Le certificat médical pour le moins hypothétique du docteur [I] selon lequel Mme [K] présente une toux persistante, que selon ses dires son appartement est insalubre et que cet état s'il devait être avéré pourrait être un facteur favorisant ou aggravant, est insuffisant à démontrer une dégradation de son état de santé consécutive à l'insalubrité de son logement.
Mme [K] est déboutée de la demande de dommages et intérêts formée à ce titre.
Il n'est pas contestable, même si l'absence de ventilation du logement y a contribué pour une part, que l'insalubrité de l'appartement de Mme [K] a occasionné à cette dernière un préjudice de jouissance.
Au vu des éléments d'appréciation dont elle dispose, après avoir pris en compte la longue durée de cette période mais aussi l'attitude d'obstruction de l'intéressée, ainsi qu'en atteste son refus de voter les travaux permettant de mettre un terme aux désordres, la cour évalue ce préjudice à 5.000 €.
Il n'y a pas lieu d'assortir les condamnations du prononcé d'une astreinte, la condamnation à paiement se suffisant par elle même.
Enfin, Mme [K] n'établit aucune faute du syndicat des copropriétaires ayant fait dégénérer en abus le droit de se défendre en justice et il y a lieu de la débouter de sa demande en paiement de dommages-intérêts pour résistance abusive.

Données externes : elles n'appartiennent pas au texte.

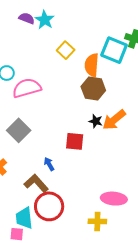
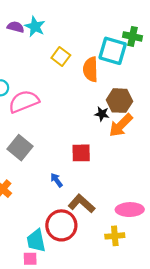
brown hexagon: (93, 89) -> (120, 101), moved
black star: (96, 121) -> (102, 114), moved
brown L-shape: (36, 183) -> (82, 204), moved

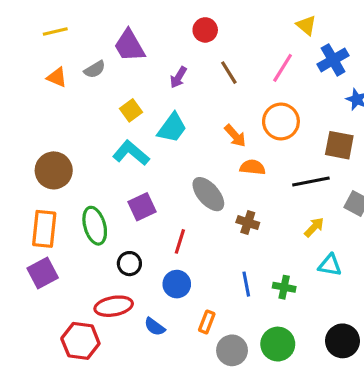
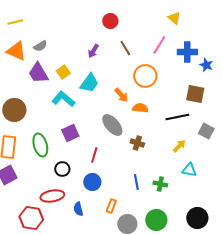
purple trapezoid: (129, 46) -> (38, 73), moved
blue cross: (333, 60) -> (187, 52), moved, turned 30
orange triangle: (57, 77) -> (16, 51), size x1.5
orange circle: (281, 121) -> (145, 76), moved
orange arrow: (235, 136) -> (121, 95), moved
blue semicircle: (155, 327) -> (78, 209), turned 40

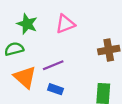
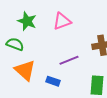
green semicircle: (14, 49) -> (15, 44), turned 36
purple line: (53, 65) -> (69, 60), moved

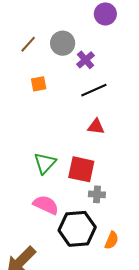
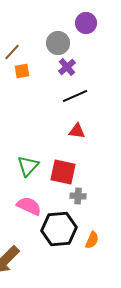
gray circle: (63, 43) -> (58, 43), moved
orange square: (39, 84) -> (22, 71), moved

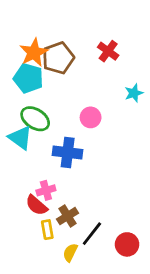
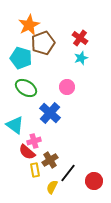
orange star: (34, 53) -> (29, 25), moved
cyan star: (134, 93) -> (81, 58), moved
cyan triangle: (20, 138) -> (15, 125), moved
blue cross: (68, 153) -> (50, 113), turned 35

4. sur les dépens et l'article 700 du code de procédure civile :
Le jugement est infirmé en ses dispositions relatives aux dépens et en ses dispositions relatives à l'application de l'article 700 du code de procédure civile.
Les dépens de première instance et d'appel sont mis à la charge du syndicat des copropriétaires.
La cour estime que l'équité commande de faire application de l'article 700 du code de procédure civile au profit de Mme [K] et il lui est alloué à ce titre la somme de 2.500 €.
PAR CES MOTIFS
LA COUR
statuant dans les limites de l'appel,
Infirme le jugement en ses dispositions soumises à la cour,
statuant de nouveau et y ajoutant,
Dit que le syndicat des copropriétaires de l'immeuble [Adresse 5] est responsable des désordres constatés dans l'appartement de Mme [S] [K] ;
Déboute Mme [S] [K] de sa demande en exécution de travaux de reprise des fissures de la façade extérieure de l'immeuble ;
Condamne le syndicat des copropriétaires de l'immeuble [Adresse 5] à payer à Mme [S] [K] la somme de 7.467,39 € au titre des travaux de réfection de son appartement et celle de 5.000 € en indemnisation de son préjudice de jouissance.
Déboute Mme [S] [K] du surplus de ses demandes ;
Condamne le syndicat des copropriétaires de l'immeuble [Adresse 5] à payer à Mme [S] [K] la somme de 2.500 € au titre de l'article 700 du code de procédure civile ;
Condamne le syndicat des copropriétaires de l'immeuble [Adresse 5] aux dépens de première instance et d'appel et accorde à Maître Raphael Berger le bénéfice de l'article 699 du code de procédure civile.
Rappelle qu'en application de l'article 10-1 de la loi du 10 juillet 1965, le copropriétaire qui, à l'issue d'une instance judiciaire l'opposant au syndicat, voit sa prétention déclarée fondée par le juge, est dispensé, même en l'absence de demande de sa part, de toute participation à la dépense commune des frais de procédure, dont la charge est répartie entre les autres copropriétaires.